WORK REQUEST: Once the pictures are set aside, output all the records exactly.

ENTRIES PROVIDED section start

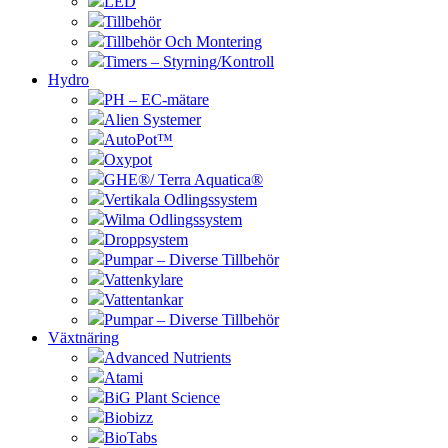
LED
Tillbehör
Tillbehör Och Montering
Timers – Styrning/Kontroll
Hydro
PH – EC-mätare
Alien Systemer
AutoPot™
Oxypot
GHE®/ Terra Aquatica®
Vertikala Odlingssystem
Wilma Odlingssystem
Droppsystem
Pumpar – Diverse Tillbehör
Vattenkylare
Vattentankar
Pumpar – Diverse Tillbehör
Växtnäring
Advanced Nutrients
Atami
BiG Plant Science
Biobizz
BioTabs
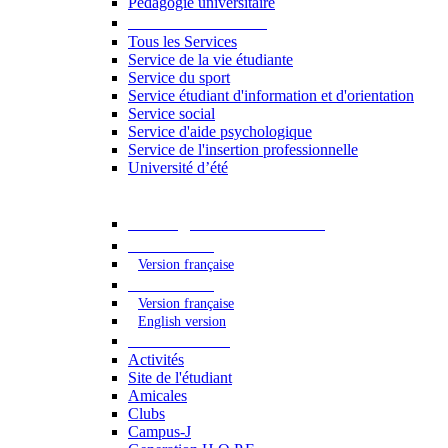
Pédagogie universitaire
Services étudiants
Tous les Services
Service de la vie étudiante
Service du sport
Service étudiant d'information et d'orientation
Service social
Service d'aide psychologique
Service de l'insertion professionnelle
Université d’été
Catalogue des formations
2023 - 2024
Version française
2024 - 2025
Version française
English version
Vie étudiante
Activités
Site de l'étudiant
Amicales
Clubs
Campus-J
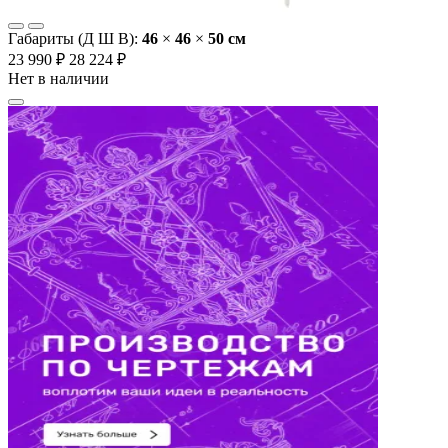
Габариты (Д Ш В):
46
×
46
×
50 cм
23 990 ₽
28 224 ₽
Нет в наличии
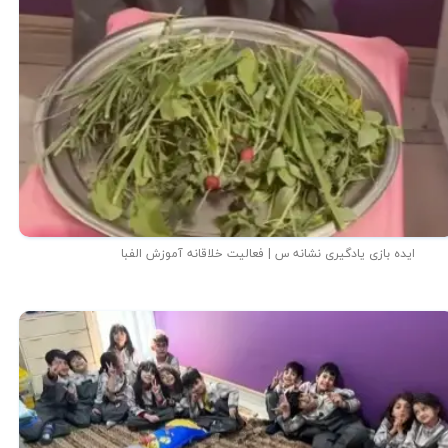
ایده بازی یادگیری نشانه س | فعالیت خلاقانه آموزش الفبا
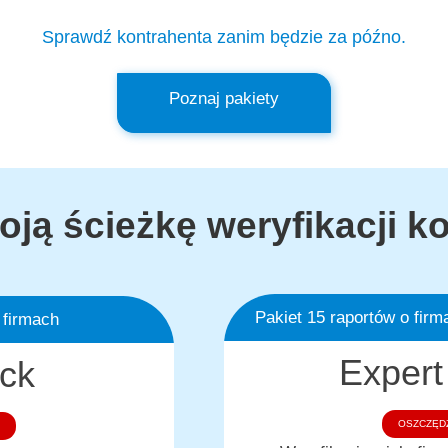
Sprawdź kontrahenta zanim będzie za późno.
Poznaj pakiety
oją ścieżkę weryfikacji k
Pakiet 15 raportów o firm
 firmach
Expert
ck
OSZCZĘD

ENTRIES PROVIDED section end

ANSWER SECTION:
LED
Tillbehör
Tillbehör Och Montering
Timers – Styrning/Kontroll
Hydro
PH – EC-mätare
Alien Systemer
AutoPot™
Oxypot
GHE®/ Terra Aquatica®
Vertikala Odlingssystem
Wilma Odlingssystem
Droppsystem
Pumpar – Diverse Tillbehör
Vattenkylare
Vattentankar
Pumpar – Diverse Tillbehör
Växtnäring
Advanced Nutrients
Atami
BiG Plant Science
Biobizz
BioTabs
Pédagogie universitaire
Services étudiants
Tous les Services
Service de la vie étudiante
Service du sport
Service étudiant d'information et d'orientation
Service social
Service d'aide psychologique
Service de l'insertion professionnelle
Université d’été
Catalogue des formations
2023 - 2024
Version française
2024 - 2025
Version française
English version
Vie étudiante
Activités
Site de l'étudiant
Amicales
Clubs
Campus-J
Габариты (Д Ш В):
46
×
46
×
50 cм
23 990 ₽
28 224 ₽
Нет в наличии
ایده بازی یادگیری نشانه س | فعالیت خلاقانه آموزش الفبا
Sprawdź kontrahenta zanim będzie za późno.
Poznaj pakiety
oją ścieżkę weryfikacji k
Pakiet 15 raportów o firm
 firmach
Expert
ck
OSZCZĘD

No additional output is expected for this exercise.